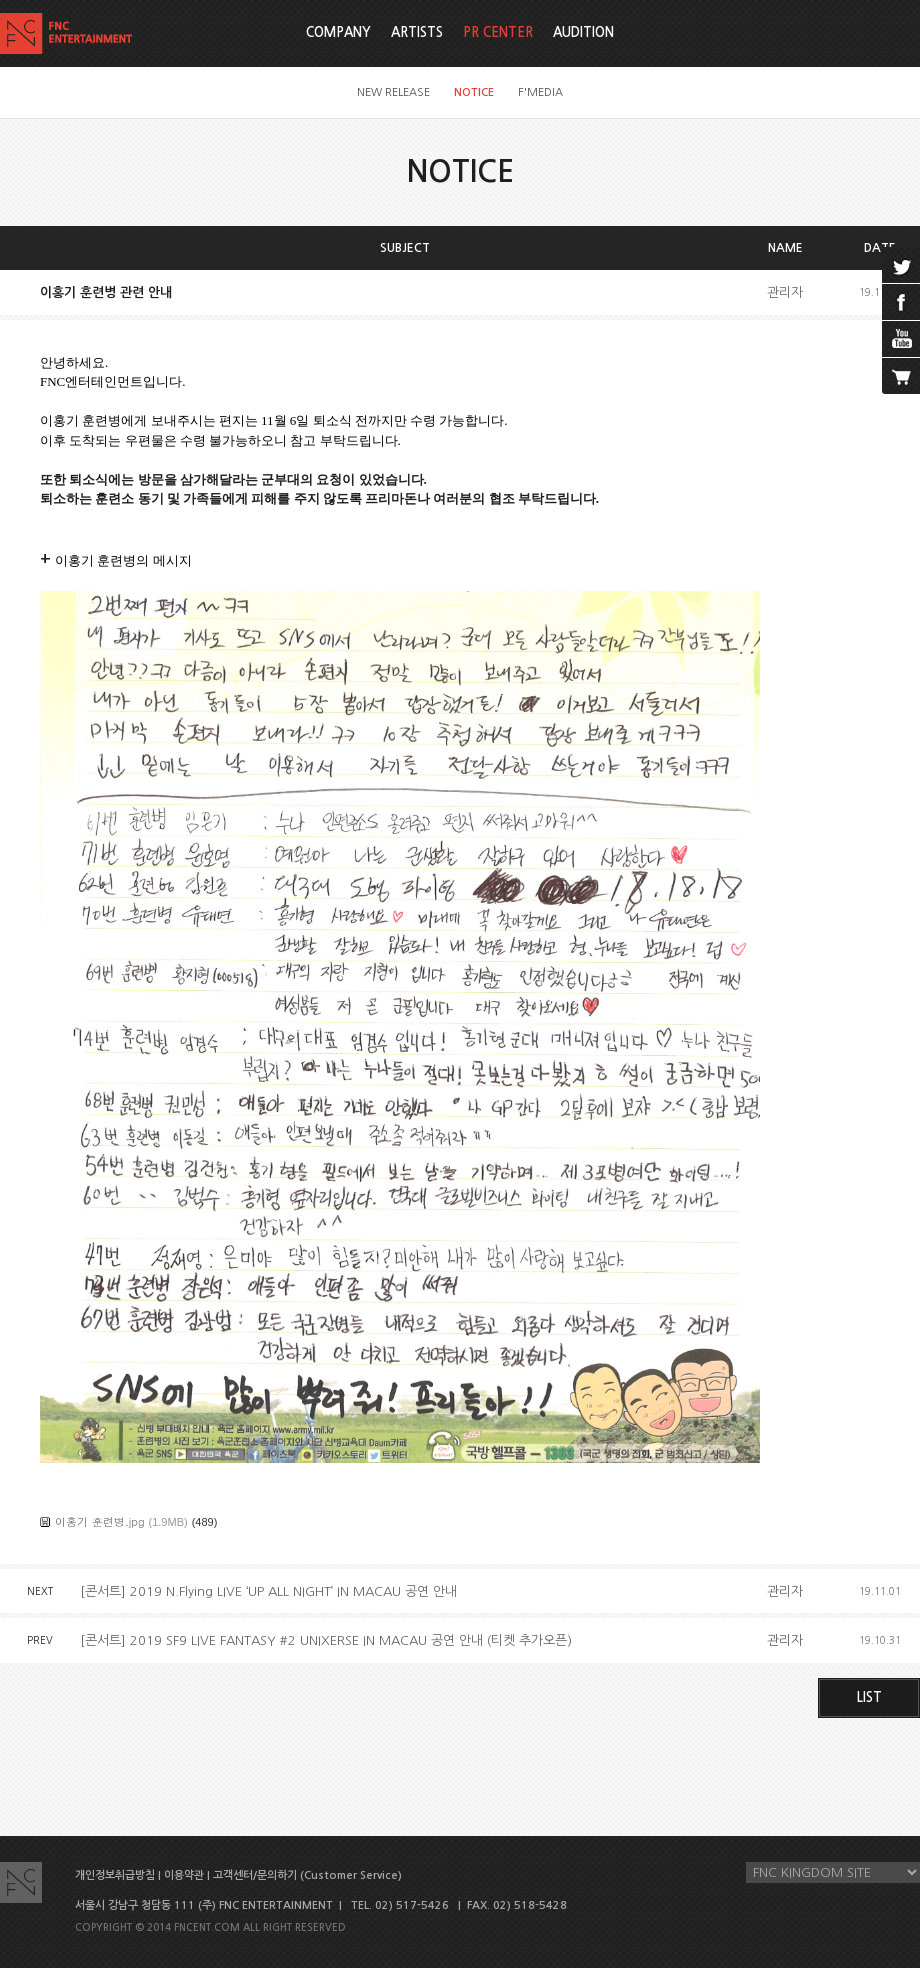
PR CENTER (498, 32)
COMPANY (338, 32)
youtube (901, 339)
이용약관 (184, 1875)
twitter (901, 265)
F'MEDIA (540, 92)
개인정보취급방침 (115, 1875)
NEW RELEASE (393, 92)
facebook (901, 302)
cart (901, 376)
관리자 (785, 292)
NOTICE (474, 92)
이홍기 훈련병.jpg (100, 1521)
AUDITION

****

EXERCISE INSTRUCTIONS
Each record must be repeated exactly, and no picture may be carried over.

ANSWER TO THE PROBLEM
PR CENTER (498, 32)
COMPANY (338, 32)
youtube (901, 339)
이용약관 (184, 1875)
twitter (901, 265)
F'MEDIA (540, 92)
개인정보취급방침 (115, 1875)
NEW RELEASE (393, 92)
facebook (901, 302)
cart (901, 376)
관리자 (785, 292)
NOTICE (474, 92)
이홍기 훈련병.jpg (100, 1521)
AUDITION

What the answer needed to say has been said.